Prospective Role of Foundation Models in Advancing Autonomous Vehicles

With the development of artificial intelligence and breakthroughs in deep learning, large-scale Foundation Models (FMs), such as GPT, Sora, etc., have achieved remarkable results in many fields including natural language processing and computer vision. The application of FMs in autonomous driving holds considerable promise. For example, they can contribute to enhancing scene understanding and reasoning. By pre-training on rich linguistic and visual data, FMs can understand and interpret various elements in a driving scene, and provide cognitive reasoning to give linguistic and action instructions for driving decisions and planning. Furthermore, FMs can augment data based on the understanding of driving scenarios to provide feasible scenes of those rare occurrences in the long tail distribution that are unlikely to be encountered during routine driving and data collection. The enhancement can subsequently lead to improvement in the accuracy and reliability of autonomous driving systems. Another testament to the potential of FMs' applications lies in World Models, exemplified by the DREAMER series, which showcases the ability to comprehend physical laws and dynamics. Learning from massive data under the paradigm of self-supervised learning, World Model can generate unseen yet plausible driving environments, facilitating the enhancement in the prediction of road users' behaviors and the off-line training of driving strategies. In this paper, we synthesize the applications and future trends of FMs in autonomous driving.

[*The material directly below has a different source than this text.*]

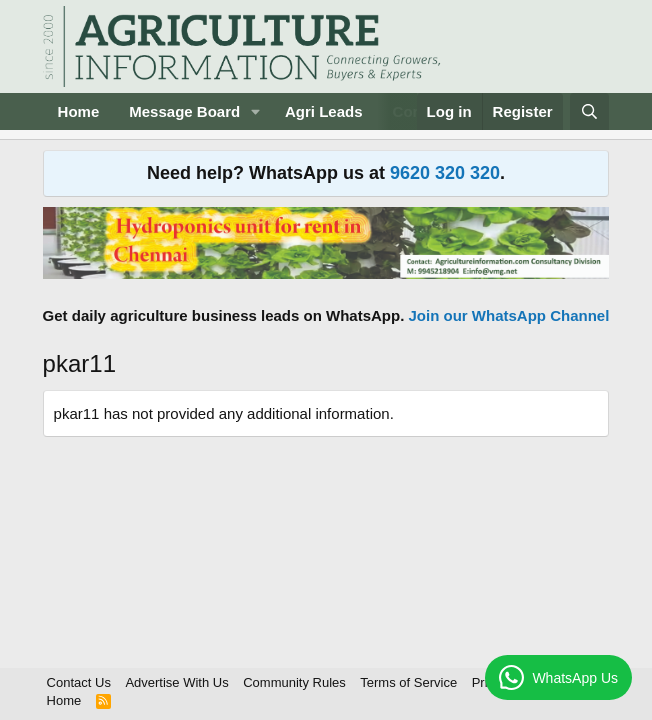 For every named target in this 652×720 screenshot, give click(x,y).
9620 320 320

By utilizing the powerful capabilities of FMs, we strive to tackle the potential issues stemming from the long-tail distribution in autonomous driving, consequently advancing overall safety in this domain.

翻译：随着人工智能的发展与深度学习的突破，大规模基础模型（FMs），如GPT、Sora等，已在自然语言处理和计算机视觉等众多领域取得了显著成果。基础模型在自动驾驶中的应用前景广阔。例如，它们有助于增强场景理解与推理能力。通过在丰富的语言和视觉数据上进行预训练，基础模型能够理解并解读驾驶场景中的各类元素，并提供认知推理，为驾驶决策与规划生成语言及动作指令。此外，基础模型可基于对驾驶场景的理解增强数据，为那些在日常驾驶和数据采集中极少遇到的、呈长尾分布的罕见情况提供可行场景。这种增强进而有助于提升自动驾驶系统的准确性与可靠性。另一个体现基础模型应用潜力的在于世界模型，以DREAMER系列为代表，展示了理解物理规律与动态的能力。在自监督学习范式下，世界模型从海量数据中学习，能够生成未曾见过但合理的驾驶环境，从而促进对道路使用者行为的预测以及驾驶策略的离线训练。本文综合论述了基础模型在自动驾驶中的应用与未来趋势。通过利用基础模型的强大能力，我们致力于解决自动驾驶中由长尾分布引发的潜在问题，进而提升该领域的整体安全性。